RECORD SET.

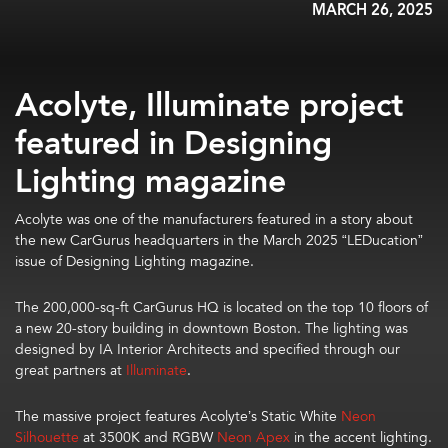
MARCH 26, 2025
Acolyte, Illuminate project
featured in Designing
Lighting magazine
Acolyte was one of the manufacturers
featured
in
a story about
the
new
CarGurus headquarters
in the
March
2025
“
LEDucation
”
issue of Designing Lighting magazine.
The
200,000-sq-ft
CarGuru
s
HQ
is
located on the top 10 floors of
a new 20-story building in downtown Boston.
The lighting was
designed by IA Interior Architects and specified through our
great partners at
Illuminate
.
The
massive project
features
Acolyte’s
Static White
Neon
Silhouette
at 3500K
and
RGBW
Neon Apex
in the accent lighting.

TASK ITEM. The entire listing is to be printed exactly, with each picture omitted.

PROBLEM SOLUTION.
MARCH 26, 2025
Acolyte, Illuminate project
featured in Designing
Lighting magazine
Acolyte was one of the manufacturers
featured
in
a story about
the
new
CarGurus headquarters
in the
March
2025
“
LEDucation
”
issue of Designing Lighting magazine.
The
200,000-sq-ft
CarGuru
s
HQ
is
located on the top 10 floors of
a new 20-story building in downtown Boston.
The lighting was
designed by IA Interior Architects and specified through our
great partners at
Illuminate
.
The
massive project
features
Acolyte’s
Static White
Neon
Silhouette
at 3500K
and
RGBW
Neon Apex
in the accent lighting.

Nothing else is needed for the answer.